# looking for a new gyuto. Difference between masamoto VG and Masamoto molybdenum knives



## tsukasa36 (Mar 16, 2016)

Hi everyone.

this is my first post! I'm an avid cook and starting to become obsessed with knives. I picked up a carbon steel aritsugu santouku knife when I was in Japan visiting Kyoto. I love this knife, but being carbon steel it requires lot of wiping/care and given the price I wanted to get a work horse knife that I can use daily but still has that pedigree.

My search went from Miyabi Kaizen II, to Suisin carbon/INOX, to finally Masamoto VG gyuto. I really wanted to pickup a Masamoto in japan but I didn't have cash to and I'd like a stain resistant steel this time.

Anyways, I found a Masamoto VG 210mm gyuto and Masamoto Molybdenum 210mm gyuto on the korin website. I can't seem to find this molybdenum model anywhere else. What is the difference between these 2 knives other than the name and price?

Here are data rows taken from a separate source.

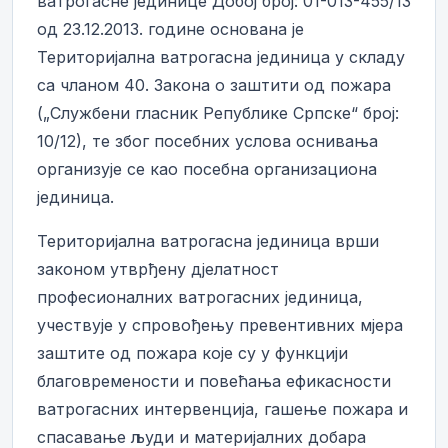
ватрогасне јединице Добој број: 01-013-455/13
од 23.12.2013. године основана је
Територијална ватрогасна јединица у складу
са чланом 40. Закона о заштити од пожара
(„Службени гласник Републике Српске“ број:
10/12), те због посебних услова оснивања
организује се као посебна организациона
јединица.
Територијална ватрогасна јединица врши
законом утврђену дјелатност
професионалних ватрогасних јединица,
учествује у спровођењу превентивних мјера
заштите од пожара које су у функцији
благовремености и повећања ефикасности
ватрогасних интервенција, гашење пожара и
спасавање људи и материјалних добара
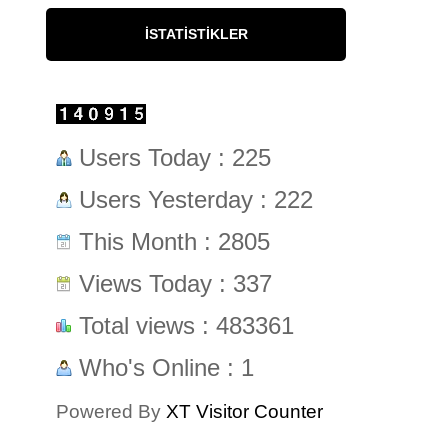
İSTATISTIKLER
Users Today : 225
Users Yesterday : 222
This Month : 2805
Views Today : 337
Total views : 483361
Who's Online : 1
Powered By
XT Visitor Counter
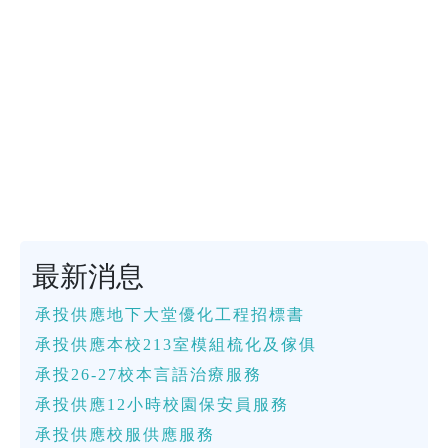
最新消息
承投供應地下大堂優化工程招標書
承投供應本校213室模組梳化及傢俱
承投26-27校本言語治療服務
承投供應12小時校園保安員服務
承投供應校服供應服務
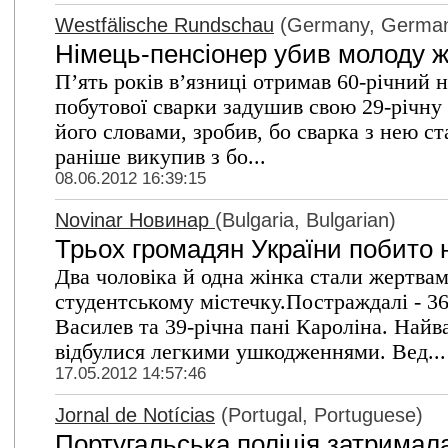
Westfälische Rundschau
(Germany, Germa
Німець-пенсіонер убив молоду жі
П’ять років в’язниці отримав 60-річний н
побутової сварки задушив свою 29-річну
його словами, зробив, бо сварка з нею с
раніше викупив з бо...
08.06.2012 16:39:15
Novinar Новинар
(Bulgaria, Bulgarian)
Трьох громадян України побито н
Два чоловіка й одна жінка стали жертвам
студентському містечку.Постраждалі - 3
Василев та 39-річна пані Кароліна. Найв
відбулися легкими ушкодженнями. Вед...
17.05.2012 14:57:46
Jornal de Notícias
(Portugal, Portuguese)
Португальська поліція затримала 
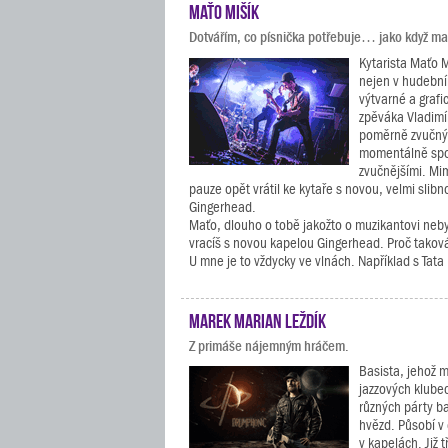
Maťo Mišík
Dotvářím, co písnička potřebuje… jako když ma
Kytarista Maťo 
nejen v hudební
výtvarné a grafi
zpěváka Vladimír
poměrně zvučný
momentálně spol
zvučnějšími. Mim
pauze opět vrátil ke kytaře s novou, velmi slib
Gingerhead.
Maťo, dlouho o tobě jakožto o muzikantovi neby
vracíš s novou kapelou Gingerhead. Proč takov
U mne je to vždycky ve vlnách. Například s Tata 
Marek Marian Leždík
Z primáše nájemným hráčem.
Basista, jehož 
jazzových klubec
různých párty b
hvězd. Působí v
v kapelách. Již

HRc scale is 58 and 57 comparably and the POM handles on the VG has always bothered me. This molybdenum version has composite wooden handle?. Are they the same knives with just different model year? just very confused so any help would be greatly appreciated. below are the links that lists the knives.

http://korin.com/Knives/Masamoto-Sohonten_4


----------



## millionsknives (Apr 25, 2014)

I would suggest calling Korin about the differences between VG and Molybdenum steel options.

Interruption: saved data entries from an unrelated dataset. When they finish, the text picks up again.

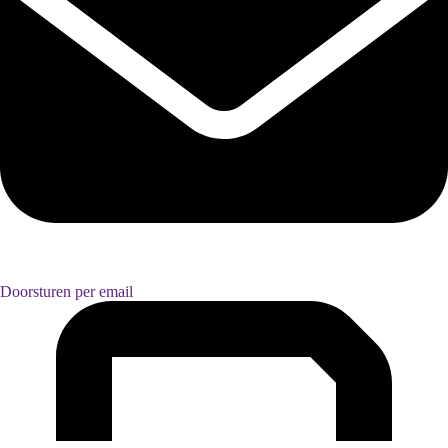
Doorsturen per email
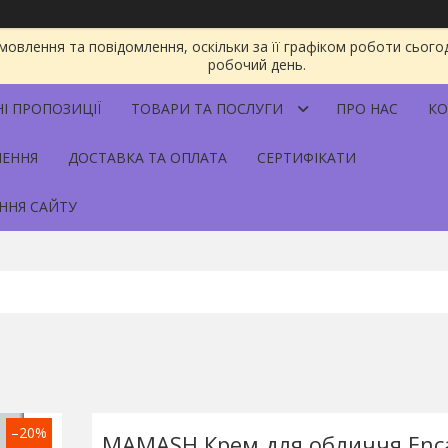
овлення та повідомлення, оскільки за її графіком роботи сього
робочий день.
НІ ПРОПОЗИЦІЇ
ТОВАРИ ТА ПОСЛУГИ
ПРО НАС
КО
НЕННЯ
ДОСТАВКА ТА ОПЛАТА
СЕРТИФІКАТИ
ННЯ САЙТУ
–20%
MAMASH Крем для обличчя Enc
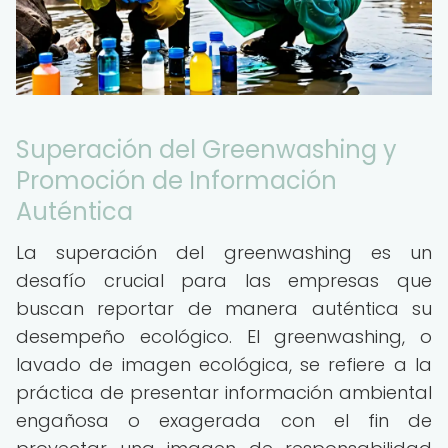
Superación del Greenwashing y
Promoción de Información
Auténtica
La superación del greenwashing es un
desafío crucial para las empresas que
buscan reportar de manera auténtica su
desempeño ecológico. El greenwashing, o
lavado de imagen ecológica, se refiere a la
práctica de presentar información ambiental
engañosa o exagerada con el fin de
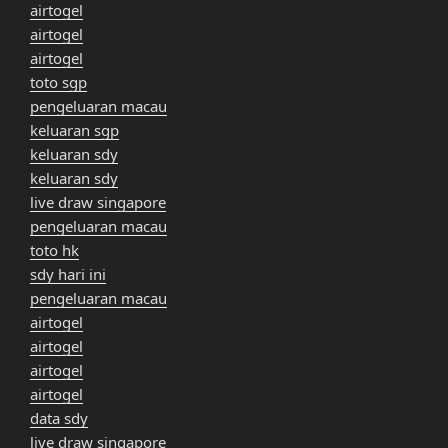
airtogel
airtogel
airtogel
toto sgp
pengeluaran macau
keluaran sgp
keluaran sdy
keluaran sdy
live draw singapore
pengeluaran macau
toto hk
sdy hari ini
pengeluaran macau
airtogel
airtogel
airtogel
airtogel
data sdy
live draw singapore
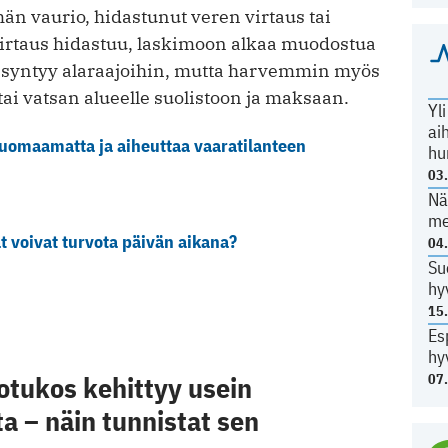
n vaurio, hidastunut veren virtaus tai
 virtaus hidastuu, laskimoon alkaa muodostua
 syntyy alaraajoihin, mutta harvemmin myös
 tai vatsan alueelle suolistoon ja maksaan.
Yl
ai
huomaamatta ja aiheuttaa vaaratilanteen
hu
03
Nä
me
at voivat turvota päivän aikana?
04
Su
hy
15
Es
hy
otukos kehittyy usein
07
 – näin tunnistat sen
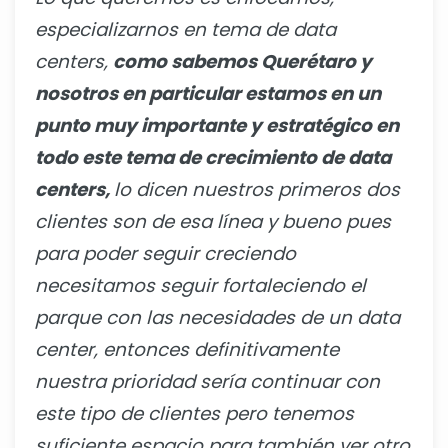
especializarnos en tema de data
centers,
como sabemos Querétaro y
nosotros en particular estamos en un
punto muy importante y estratégico en
todo este tema de crecimiento de data
centers,
lo dicen nuestros primeros dos
clientes son de esa línea y bueno pues
para poder seguir creciendo
necesitamos seguir fortaleciendo el
parque con las necesidades de un data
center, entonces definitivamente
nuestra prioridad sería continuar con
este tipo de clientes pero tenemos
suficiente espacio para también ver otro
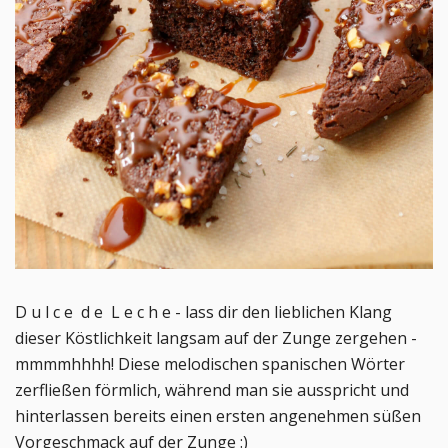
D u l c e d e L e c h e - lass dir den lieblichen Klang
dieser Köstlichkeit langsam auf der Zunge zergehen -
mmmmhhhh! Diese melodischen spanischen Wörter
zerfließen förmlich, während man sie ausspricht und
hinterlassen bereits einen ersten angenehmen süßen
Vorgeschmack auf der Zunge :)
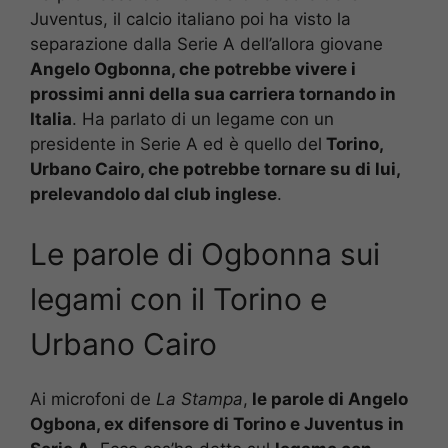
Juventus, il calcio italiano poi ha visto la
separazione dalla Serie A dell’allora giovane
Angelo Ogbonna, che potrebbe vivere i
prossimi anni della sua carriera tornando in
Italia
. Ha parlato di un legame con un
presidente in Serie A ed è quello del
Torino,
Urbano Cairo, che potrebbe tornare su di lui,
prelevandolo dal club inglese
.
Le parole di Ogbonna sui
legami con il Torino e
Urbano Cairo
Ai microfoni de
La Stampa
,
le parole di Angelo
Ogbona, ex difensore di Torino e Juventus in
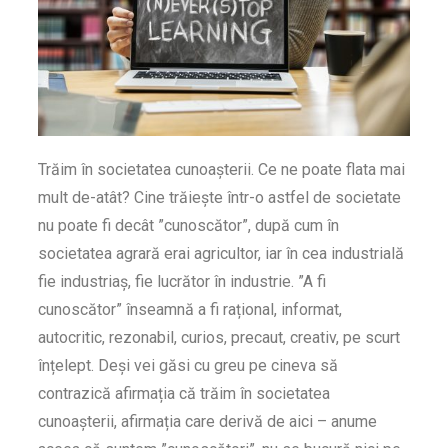
Trăim în societatea cunoașterii. Ce ne poate flata mai
mult de-atât? Cine trăiește într-o astfel de societate
nu poate fi decât ”cunoscător”, după cum în
societatea agrară erai agricultor, iar în cea industrială
fie industriaș, fie lucrător în industrie. ”A fi
cunoscător” înseamnă a fi rațional, informat,
autocritic, rezonabil, curios, precaut, creativ, pe scurt
înțelept. Deși vei găsi cu greu pe cineva să
contrazică afirmația că trăim în societatea
cunoașterii, afirmația care derivă de aici – anume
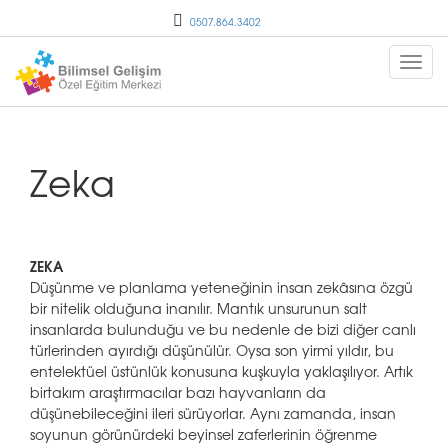
0507.864.3402
Zeka
ZEKA
Düşünme ve planlama yeteneğinin insan zekâsına özgü
bir nitelik olduğuna inanılır. Mantık unsurunun salt
insanlarda bulunduğu ve bu nedenle de bizi diğer canlı
türlerinden ayırdığı düşünülür. Oysa son yirmi yıldır, bu
entelektüel üstünlük konusuna kuşkuyla yaklaşılıyor. Artık
birtakım araştırmacılar bazı hayvanların da
düşünebileceğini ileri sürüyorlar. Aynı zamanda, insan
soyunun görünürdeki beyinsel zaferlerinin öğrenme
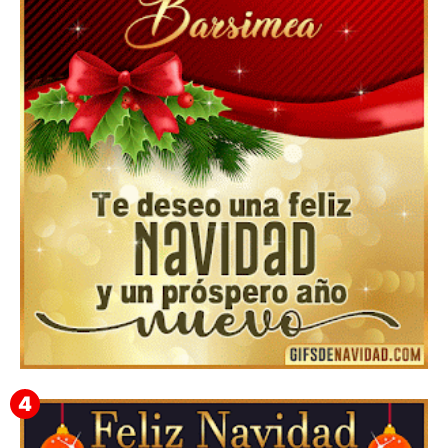
Feliz Navidad y próspero Año Nuevo Nicandro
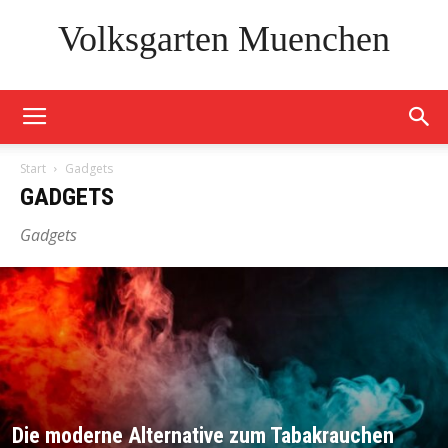
Volksgarten Muenchen
Start
Gadgets
GADGETS
Gadgets
Die moderne Alternative zum Tabakrauchen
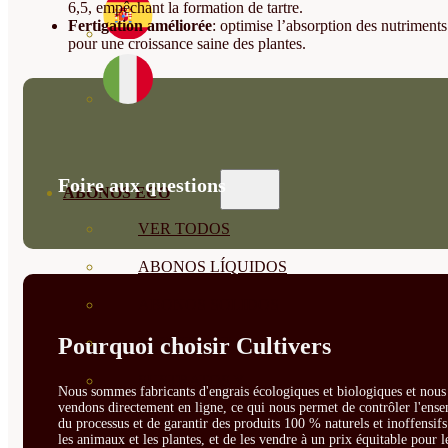
6,5, empêchant la formation de tartre.
Fertigation améliorée
: optimise l’absorption des nutriments
pour une croissance saine des plantes.
Foire aux questions
ABONOS ECO
VER TODOS
ABONOS LÍQUIDOS
ABONOS SOLIDOS
Pourquoi choisir Cultivers
BIOESTIMULANTES
SUSTRATOS Y
Nous sommes fabricants d'engrais écologiques et biologiques et nous 
vendons directement en ligne, ce qui nous permet de contrôler l'ens
DECORATIVAS
du processus et de garantir des produits 100 % naturels et inoffensif
les animaux et les plantes, et de les vendre à un prix équitable pour l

JCK has the VG cheaper and free shipping. Korin doesn't have free shipping and they are out of stock on some of these but also they do free initial sharpening if that matters to you. I sharpen all my own out of the box anyway.

http://www.japanesechefsknife.com/VGSeries.html#VGSeries

If you can wait for slower shipping, I think you can get it even cheaper from rakuten:

http://www.kitchenknifeforums.com/s...ife-lexicon-for-searching-Rakuten-Ebay-jp-etc


----------